Hoewel ze dezelfde grootte en kleur hebben, zijn mannen makkelijk te herkennen aan het bredere hoofd en de puntige odontodes aan de zijkant van het hoofd en de harde stralen van de borstvinnen.
De vrouwtjes hebben helemaal geen baard en hebben een veel puntiger hoofd dan mannetjes, wat van bovenaf goed zichtbaar is.
Wanneer Spatuloricaria caquetae mannen in het broedseizoen komen, beginnen ze een plek schoon te maken om te paaien. Dit gebeurt naar verluidt op een glad stenen oppervlak. Zodra de broedplaats schoon is, probeert het een vrouwtje naar de paaiplaats te duwen.

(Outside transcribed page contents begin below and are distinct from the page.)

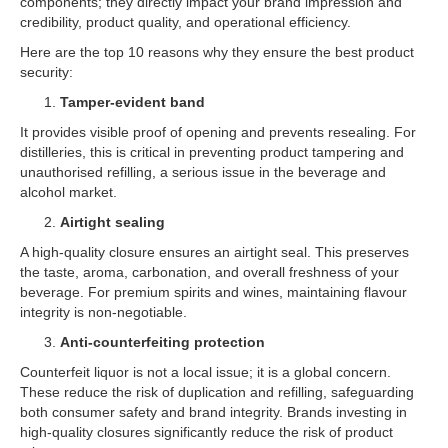
components; they directly impact your brand impression and
credibility, product quality, and operational efficiency.
Here are the top 10 reasons why they ensure the best product
security:
Tamper-evident band
It provides visible proof of opening and prevents resealing. For
distilleries, this is critical in preventing product tampering and
unauthorised refilling, a serious issue in the beverage and
alcohol market.
Airtight sealing
A high-quality closure ensures an airtight seal. This preserves
the taste, aroma, carbonation, and overall freshness of your
beverage. For premium spirits and wines, maintaining flavour
integrity is non-negotiable.
Anti-counterfeiting protection
Counterfeit liquor is not a local issue; it is a global concern.
These reduce the risk of duplication and refilling, safeguarding
both consumer safety and brand integrity. Brands investing in
high-quality closures significantly reduce the risk of product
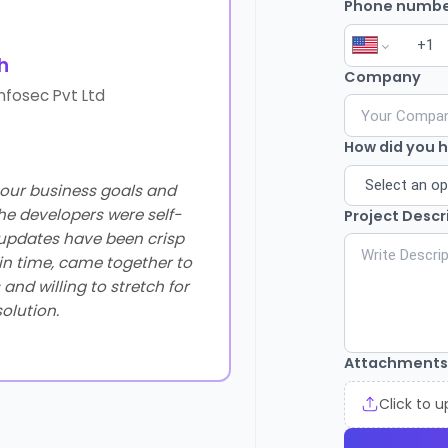
Phone numbe
h
O
Company
nfosec Pvt Ltd
How did you 
our business goals and
Additionally, their team
he developers were self-
missing feature for 
Project Descr
r updates have been crisp
dedication to enhancin
 in time, came together to
and willing to stretch for
solution.
Attachments
Click to 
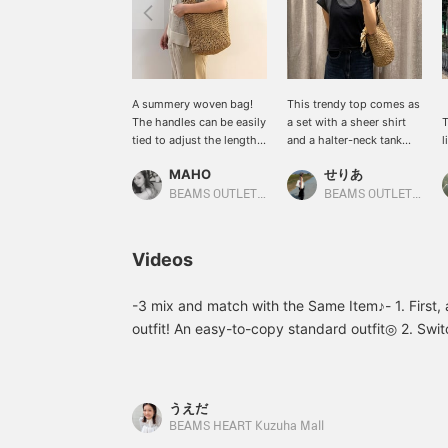
A summery woven bag!
This trendy top comes as
The handles can be easily
a set with a sheer shirt
T
tied to adjust the length!
and a halter-neck tank
l
The fabric is soft, making
top, making it a great
f
MAHO
せりあ
it easy to use casually!
deal! It can be layered,
n
Tap the [♡+] on the page
and its compact
w
BEAMS OUTLET Karuizawa
BEAMS OUTLET Fukaya-Hanazono
to quickly find it again in
silhouette gives a
a
your favorites list! Please
sophisticated
t
make use of it♪
impression! Pressing
i
Videos
"Favorites ♡+" will earn
b
you "50 miles" and allow
a
you to save items you're
m
-3 mix and match with the Same Item♪- 1. First, 
interested in, and
b
outfit! An easy-to-copy standard outfit◎ 2. Swit
pressing "Follow ♡+" will
smooth feel creates a refreshing and elegant a
earn you "100 miles".
printed T-shirt as an inner layer! Wear the shirt
wide sleeves make it easy to layer◎ Please give
うえだ
Favorites to make it easier to look back on later
BEAMS HEART Kuzuha Mall
it>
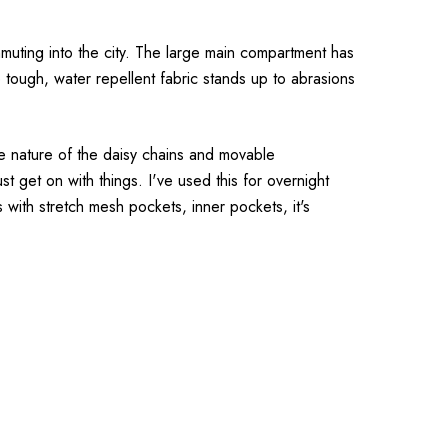
muting into the city. The large main compartment has
 tough, water repellent fabric stands up to abrasions
le nature of the daisy chains and movable
st get on with things. I've used this for overnight
es with stretch mesh pockets, inner pockets, it's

Er wordt gemeld dat vrij grote eieren aan het stenen oppervlak worden bevestigd, terwijl de man ze bevrucht. Alleen met de juiste waterparameters blijven de eieren aan het substraat vastzitten. Het mannetje bewaakt de eieren vervolgens totdat er larven uitkomen.
Exacte parameters en incubatietijden zijn ons helaas niet bekend, aangezien deze soort bijna nooit in gevangenschap wordt gekweekt.